Computing the standard error when dividing coefficients of different regressions in R

Question

Consider the following two regressions from the same dataset mtcars.

#load the data
data(mtcars)


# Run the regression
model1<-lm(mpg~cyl+gear+drat, data = mtcars)
model2<-lm(wt~cyl+gear+drat, data = mtcars)

summary(model1)
summary(model2)

#Calculate ratio of coefficients
g<-model1$coefficients[2] / model2$coefficients[2]
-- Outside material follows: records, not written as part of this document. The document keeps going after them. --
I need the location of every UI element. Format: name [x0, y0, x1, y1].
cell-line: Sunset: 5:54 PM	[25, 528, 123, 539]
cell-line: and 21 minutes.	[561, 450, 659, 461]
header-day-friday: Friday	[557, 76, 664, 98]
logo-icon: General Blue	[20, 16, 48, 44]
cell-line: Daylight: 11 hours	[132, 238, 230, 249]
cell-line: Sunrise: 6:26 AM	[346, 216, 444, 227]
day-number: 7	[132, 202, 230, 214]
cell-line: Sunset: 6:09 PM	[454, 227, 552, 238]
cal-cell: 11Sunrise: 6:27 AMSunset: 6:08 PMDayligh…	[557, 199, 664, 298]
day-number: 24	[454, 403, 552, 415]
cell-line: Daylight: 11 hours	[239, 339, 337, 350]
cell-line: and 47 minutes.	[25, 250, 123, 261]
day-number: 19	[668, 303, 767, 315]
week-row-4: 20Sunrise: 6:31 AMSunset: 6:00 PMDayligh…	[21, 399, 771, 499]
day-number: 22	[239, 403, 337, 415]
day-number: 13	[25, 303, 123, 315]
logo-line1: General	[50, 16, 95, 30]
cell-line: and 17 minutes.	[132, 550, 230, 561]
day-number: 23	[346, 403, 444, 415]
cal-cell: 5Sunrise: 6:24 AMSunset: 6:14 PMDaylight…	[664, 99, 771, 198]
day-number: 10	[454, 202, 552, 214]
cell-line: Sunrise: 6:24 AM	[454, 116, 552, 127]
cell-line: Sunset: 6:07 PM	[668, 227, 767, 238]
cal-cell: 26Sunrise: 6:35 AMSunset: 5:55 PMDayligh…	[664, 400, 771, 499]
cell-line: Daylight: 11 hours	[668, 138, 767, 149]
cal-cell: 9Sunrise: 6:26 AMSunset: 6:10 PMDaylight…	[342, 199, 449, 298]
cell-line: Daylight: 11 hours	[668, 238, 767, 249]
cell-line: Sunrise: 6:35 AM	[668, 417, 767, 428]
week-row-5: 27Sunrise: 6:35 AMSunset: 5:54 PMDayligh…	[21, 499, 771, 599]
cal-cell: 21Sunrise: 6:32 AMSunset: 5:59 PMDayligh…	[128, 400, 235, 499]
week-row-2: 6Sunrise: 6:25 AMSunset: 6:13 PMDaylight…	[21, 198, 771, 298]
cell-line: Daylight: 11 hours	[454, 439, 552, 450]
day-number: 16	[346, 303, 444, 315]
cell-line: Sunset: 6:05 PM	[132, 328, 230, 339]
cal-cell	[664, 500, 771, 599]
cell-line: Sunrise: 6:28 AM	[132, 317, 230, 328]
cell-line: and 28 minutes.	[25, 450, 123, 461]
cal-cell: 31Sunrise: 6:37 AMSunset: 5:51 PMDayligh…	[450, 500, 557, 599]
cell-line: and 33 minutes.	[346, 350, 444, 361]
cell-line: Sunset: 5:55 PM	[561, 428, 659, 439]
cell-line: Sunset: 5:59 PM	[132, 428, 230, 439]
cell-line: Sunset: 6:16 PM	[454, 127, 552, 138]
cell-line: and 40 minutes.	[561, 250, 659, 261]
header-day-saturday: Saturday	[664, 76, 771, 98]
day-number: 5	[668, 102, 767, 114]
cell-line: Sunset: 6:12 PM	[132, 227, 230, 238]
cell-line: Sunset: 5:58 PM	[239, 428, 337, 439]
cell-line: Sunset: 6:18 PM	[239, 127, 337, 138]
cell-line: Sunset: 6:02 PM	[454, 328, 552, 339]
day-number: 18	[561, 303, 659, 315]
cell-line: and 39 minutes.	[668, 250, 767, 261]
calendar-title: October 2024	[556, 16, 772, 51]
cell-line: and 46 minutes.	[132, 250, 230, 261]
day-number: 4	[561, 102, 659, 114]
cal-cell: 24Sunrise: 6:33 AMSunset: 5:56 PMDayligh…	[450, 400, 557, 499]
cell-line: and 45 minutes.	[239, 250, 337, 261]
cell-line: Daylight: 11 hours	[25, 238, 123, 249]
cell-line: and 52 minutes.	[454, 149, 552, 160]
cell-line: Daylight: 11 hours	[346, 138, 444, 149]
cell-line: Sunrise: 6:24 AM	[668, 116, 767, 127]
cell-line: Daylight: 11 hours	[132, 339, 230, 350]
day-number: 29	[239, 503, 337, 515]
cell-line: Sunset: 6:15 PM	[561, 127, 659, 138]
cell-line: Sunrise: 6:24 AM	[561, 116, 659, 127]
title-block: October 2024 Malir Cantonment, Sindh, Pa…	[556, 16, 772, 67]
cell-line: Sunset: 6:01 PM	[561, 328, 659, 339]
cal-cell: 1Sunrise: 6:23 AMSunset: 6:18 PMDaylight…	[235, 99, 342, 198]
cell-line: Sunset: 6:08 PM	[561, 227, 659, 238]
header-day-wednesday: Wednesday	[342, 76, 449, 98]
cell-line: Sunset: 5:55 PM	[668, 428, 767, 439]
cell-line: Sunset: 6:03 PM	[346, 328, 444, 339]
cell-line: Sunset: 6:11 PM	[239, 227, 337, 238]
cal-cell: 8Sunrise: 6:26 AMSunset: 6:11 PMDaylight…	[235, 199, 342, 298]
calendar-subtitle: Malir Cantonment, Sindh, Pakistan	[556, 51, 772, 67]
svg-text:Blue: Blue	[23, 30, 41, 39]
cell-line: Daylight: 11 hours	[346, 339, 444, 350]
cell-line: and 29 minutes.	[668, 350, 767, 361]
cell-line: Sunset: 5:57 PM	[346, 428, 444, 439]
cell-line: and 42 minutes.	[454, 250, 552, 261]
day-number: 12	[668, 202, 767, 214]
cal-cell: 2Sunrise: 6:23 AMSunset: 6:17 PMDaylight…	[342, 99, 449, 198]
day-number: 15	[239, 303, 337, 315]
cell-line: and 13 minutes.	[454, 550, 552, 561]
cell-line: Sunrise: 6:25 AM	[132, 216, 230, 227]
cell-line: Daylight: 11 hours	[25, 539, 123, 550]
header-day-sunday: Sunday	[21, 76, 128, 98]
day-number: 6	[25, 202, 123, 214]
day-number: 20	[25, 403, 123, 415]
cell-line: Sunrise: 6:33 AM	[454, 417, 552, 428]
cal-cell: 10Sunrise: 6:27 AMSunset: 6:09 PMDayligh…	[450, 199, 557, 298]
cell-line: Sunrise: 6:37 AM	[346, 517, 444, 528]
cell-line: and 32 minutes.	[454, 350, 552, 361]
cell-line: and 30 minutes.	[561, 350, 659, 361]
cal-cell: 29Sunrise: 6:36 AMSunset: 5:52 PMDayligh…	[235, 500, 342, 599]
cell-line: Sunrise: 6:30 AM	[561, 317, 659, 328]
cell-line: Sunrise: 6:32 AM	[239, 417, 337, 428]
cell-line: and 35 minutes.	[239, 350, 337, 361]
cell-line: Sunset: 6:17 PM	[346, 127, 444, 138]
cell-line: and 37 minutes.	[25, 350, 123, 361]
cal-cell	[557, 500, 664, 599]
#calculate clustered standard errors
vcov<-cluster.vcov(model1, mtcars$vs)
coeftest(model1, vcov)
vcov<-cluster.vcov(model2, mtcars$vs)
coeftest(model2, vcov)

We observe that the ratio of the cyl variable in the two regressions is equal to -8.16. Now I would like to calculate the standard error that corresponds with this ratio (the clustering of my standard errors here does not make much sense, but it just provides us with a variance covariance matrix for both models, which we may need). Stata has a command called "nlcom" that can do this, but I cannot find a similar command in R. Does anyone of you know whether it exists? If not, then how should I do this? I appreciate any help.

Answer 1

As @MDEWITT suggests, you could use the delta method in the article, though I think you would probably need to estimate the model differently - you would probably need a single multivariate model rather than two independent regression models because you need the covariance of the two coefficients, which doesn't exist unless you estimate a joint model.
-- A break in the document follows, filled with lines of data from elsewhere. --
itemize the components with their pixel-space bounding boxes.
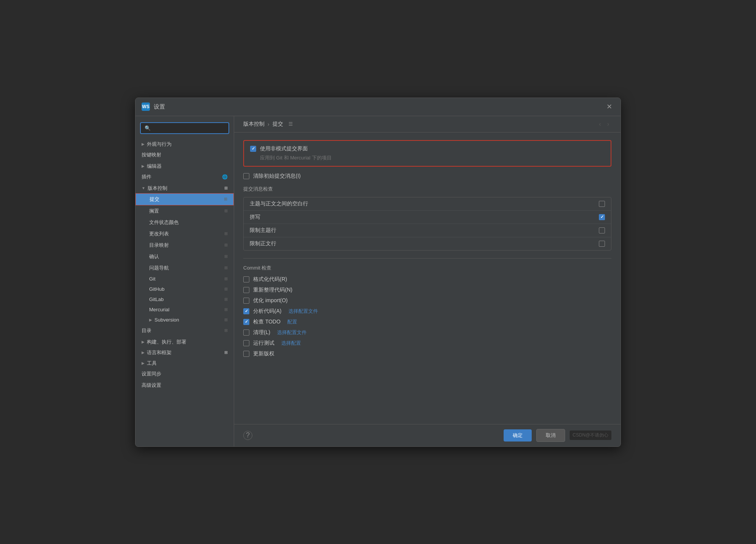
- breadcrumb: 版本控制 › 提交 ☰ ‹ ›: [234, 116, 621, 132]
- sidebar-item-confirm[interactable]: 确认 ⊞: [135, 251, 234, 262]
- optimize-import-cb[interactable]: [243, 298, 249, 304]
- cancel-button[interactable]: 取消: [536, 429, 565, 442]
- cleanup-link[interactable]: 选择配置文件: [277, 329, 307, 336]
- sidebar-item-commit[interactable]: 提交 ⊞: [135, 193, 234, 205]
- expand-icon: ▶: [149, 318, 152, 322]
- sidebar-item-keymap[interactable]: 按键映射: [135, 149, 234, 161]
- sidebar-item-label: Subversion: [154, 317, 179, 323]
- table-row: 拼写: [244, 211, 611, 224]
- search-icon: 🔍: [145, 125, 151, 131]
- check-label-blank-line: 主题与正文之间的空白行: [250, 200, 594, 207]
- sidebar-item-plugins[interactable]: 插件 🌐: [135, 171, 234, 183]
- sidebar-item-directory[interactable]: 目录 ⊞: [135, 325, 234, 336]
- sidebar-item-github[interactable]: GitHub ⊞: [135, 284, 234, 294]
- sidebar-item-label: 外观与行为: [147, 141, 172, 148]
- sidebar-item-git[interactable]: Git ⊞: [135, 274, 234, 284]
- rearrange-code-cb[interactable]: [243, 287, 249, 293]
- format-code-label: 格式化代码(R): [253, 276, 287, 283]
- sidebar-item-shelve[interactable]: 搁置 ⊞: [135, 205, 234, 217]
- analyze-code-cb[interactable]: [243, 308, 249, 314]
- close-button[interactable]: ✕: [604, 101, 614, 112]
- sidebar-item-change-list[interactable]: 更改列表 ⊞: [135, 228, 234, 240]
- breadcrumb-sep: ›: [268, 121, 269, 127]
- cleanup-label: 清理(L): [253, 329, 270, 336]
- sidebar-item-label: 设置同步: [142, 371, 161, 377]
- check-cb-spelling[interactable]: [599, 214, 605, 220]
- help-button[interactable]: ?: [243, 431, 252, 440]
- check-cb-limit-body[interactable]: [599, 241, 605, 247]
- sidebar-item-advanced[interactable]: 高级设置: [135, 380, 234, 391]
- sidebar-item-issue-nav[interactable]: 问题导航 ⊞: [135, 262, 234, 274]
- check-todo-cb[interactable]: [243, 319, 249, 325]
- nav-forward-arrow[interactable]: ›: [605, 120, 611, 128]
- commit-message-check-title: 提交消息检查: [243, 186, 611, 192]
- sidebar-item-appearance[interactable]: ▶ 外观与行为: [135, 139, 234, 149]
- use-nonmodal-checkbox[interactable]: [250, 146, 256, 152]
- sidebar-item-vcs[interactable]: ▼ 版本控制 ⊞: [135, 183, 234, 193]
- sidebar-item-tools[interactable]: ▶ 工具: [135, 358, 234, 368]
- commit-check-title: Commit 检查: [243, 265, 611, 271]
- expand-icon: ▶: [142, 340, 145, 344]
- lang-icon: ⊞: [224, 350, 228, 355]
- format-code-cb[interactable]: [243, 276, 249, 282]
- search-input[interactable]: [153, 125, 225, 131]
- optimize-import-label: 优化 import(O): [253, 297, 288, 304]
- sidebar-item-editor[interactable]: ▶ 编辑器: [135, 161, 234, 171]
- check-todo-link[interactable]: 配置: [287, 319, 297, 325]
- sidebar-item-label: 搁置: [149, 208, 159, 214]
- gl-icon: ⊞: [224, 297, 228, 302]
- check-todo-row: 检查 TODO 配置: [243, 319, 611, 325]
- svn-icon: ⊞: [224, 317, 228, 322]
- clear-initial-label: 清除初始提交消息(I): [253, 173, 301, 180]
- update-copyright-cb[interactable]: [243, 351, 249, 357]
- run-tests-link[interactable]: 选择配置: [281, 340, 301, 347]
- analyze-code-row: 分析代码(A) 选择配置文件: [243, 308, 611, 315]
- nav-back-arrow[interactable]: ‹: [597, 120, 603, 128]
- check-cb-blank-line[interactable]: [599, 201, 605, 207]
- sidebar-item-label: 目录映射: [149, 242, 169, 249]
- check-cb-limit-subject[interactable]: [599, 227, 605, 233]
- main-content: 🔍 ▶ 外观与行为 按键映射 ▶ 编辑器 插件 🌐 ▼ 版本控制: [135, 116, 621, 446]
- sidebar-item-label: GitHub: [149, 286, 164, 292]
- run-tests-cb[interactable]: [243, 340, 249, 346]
- search-box[interactable]: 🔍: [140, 122, 229, 134]
- conf-icon: ⊞: [224, 254, 228, 259]
- ok-button[interactable]: 确定: [504, 429, 532, 442]
- expand-icon: ▼: [142, 186, 145, 190]
- sidebar-item-settings-sync[interactable]: 设置同步: [135, 368, 234, 380]
- sidebar-item-label: GitLab: [149, 296, 164, 302]
- settings-dialog: WS 设置 ✕ 🔍 ▶ 外观与行为 按键映射 ▶ 编辑器 插: [135, 98, 621, 447]
- sidebar-item-lang[interactable]: ▶ 语言和框架 ⊞: [135, 347, 234, 358]
- sidebar-item-mercurial[interactable]: Mercurial ⊞: [135, 304, 234, 315]
- table-row: 限制主题行: [244, 224, 611, 237]
- sidebar-item-build[interactable]: ▶ 构建、执行、部署: [135, 336, 234, 347]
- format-code-row: 格式化代码(R): [243, 276, 611, 283]
- sidebar-item-label: 文件状态颜色: [149, 219, 179, 226]
- clear-initial-checkbox[interactable]: [243, 173, 249, 179]
- analyze-code-link[interactable]: 选择配置文件: [288, 308, 318, 315]
- sidebar-item-label: 提交: [150, 196, 159, 203]
- sidebar-item-label: 编辑器: [147, 163, 162, 170]
- rearrange-code-row: 重新整理代码(N): [243, 287, 611, 293]
- settings-body: 使用非模式提交界面 应用到 Git 和 Mercurial 下的项目 清除初始提…: [234, 132, 621, 424]
- clear-initial-commit-row: 清除初始提交消息(I): [243, 173, 611, 180]
- plugin-icon: 🌐: [222, 174, 228, 180]
- hg-icon: ⊞: [224, 307, 228, 312]
- cleanup-cb[interactable]: [243, 330, 249, 336]
- sidebar-item-file-status-color[interactable]: 文件状态颜色: [135, 217, 234, 228]
- table-row: 限制正文行: [244, 237, 611, 250]
- vcs-icon: ⊞: [224, 186, 228, 191]
- sidebar-item-label: 版本控制: [148, 185, 167, 192]
- sidebar-item-dir-map[interactable]: 目录映射 ⊞: [135, 240, 234, 251]
- apply-label: 应用到 Git 和 Mercurial 下的项目: [260, 155, 332, 161]
- check-label-limit-body: 限制正文行: [250, 240, 594, 247]
- sidebar-item-label: Git: [149, 276, 156, 282]
- commit-message-checks-table: 主题与正文之间的空白行 拼写 限制主题行 限制正文行: [243, 197, 611, 251]
- sidebar-item-gitlab[interactable]: GitLab ⊞: [135, 294, 234, 304]
- app-icon: WS: [142, 102, 150, 111]
- dir-icon: ⊞: [224, 328, 228, 333]
- sidebar-item-subversion[interactable]: ▶ Subversion ⊞: [135, 315, 234, 325]
- breadcrumb-icon[interactable]: ☰: [288, 121, 293, 127]
- use-nonmodal-label: 使用非模式提交界面: [260, 145, 308, 152]
- use-nonmodal-row: 使用非模式提交界面: [250, 145, 605, 152]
Joint model with deltamethod for computing SE:

library(msm)
data(mtcars)
# Run the regression
model<-lm(cbind(mpg, wt)~cyl+gear+drat, data = mtcars)
b <- c(coef(model))
v <- vcov(model)
## calcualte se
est <- b[2]/b[6]
se <- deltamethod(g = ~ x2/x6, b, vcov(model))
> est 
# [1] -8.160363
> se
# [1] 1.770336

There are other methods, too.

A non-parametric bootstap could be used:

## write a function to calculate the statistic of interest
boot.fun <- function(data, inds){
  m <- lm(cbind(mpg, wt) ~ cyl + gear + drat, data=data[inds, ])
  # return the appropraite ratio
  coef(m)[2,1]/coef(m)[2,2]
}

library(boot)
## bootstrap the function
out <- boot(mtcars, statistic=boot.fun, R=5000)
## calculate confidence intervals
boot.ci(out, type=c("perc", "bca"))
# BOOTSTRAP CONFIDENCE INTERVAL CALCULATIONS
# Based on 5000 bootstrap replicates
# 
# CALL : 
#   boot.ci(boot.out = out, type = c("perc", "bca"))
# 
# Intervals : 
#   Level     Percentile            BCa          
# 95%   (-12.993,  -5.152 )   (-12.330,  -4.838 )  
# Calculations and Intervals on Original Scale

You could also use a parametric boostrap:

## draw coefficients from implied sampling distributions
B <- MASS::mvrnorm(5000, c(coef(model)), vcov(model))
## calculate the ratio for each draw
rat <- B[,2]/B[,6]
## calculate the confidence itnerval
round(c(mean(rat), quantile(rat, c(.025,.975))), 3)
#           2.5%   97.5% 
# -8.559 -14.418  -5.554 

The three methods generate these three confidence intervals:

q1 <- est + qt(c(.025,.975), df=model$df.residual)*se
q2 <- boot.ci(out, type="perc")$percent[1,4:5]
q3 <- quantile(rat, c(.025,.975))
cis <- rbind(q1, q2, q3)
colnames(cis) <- c("lwr", "upr")
rownames(cis) <- c("Delta Method", "BS (non-parametric)", "BS (parametric)")
cis
#                           lwr       upr
# Delta Method        -11.78673 -4.533994
# BS (non-parametric) -12.99338 -5.151545
# BS (parametric)     -14.41812 -5.553773

Both the parametric bootstrap distributions (these are for the middle 99% of the data) are skewed left, so a normal-theory confidence interval based on the estimate and standard error may well be inappropriate.

par(mfrow=c(1,2))
hist(out$t[which(out$t > quantile(out$t, .005) & out$t < quantile(out$t, .995))], main="Non-parametric Bootstrap", xlab="ratio")
hist(rat[which(rat < quantile(rat, .995) & rat > quantile(rat, .005))], main="Parametric Boostrap", xlab="ratio")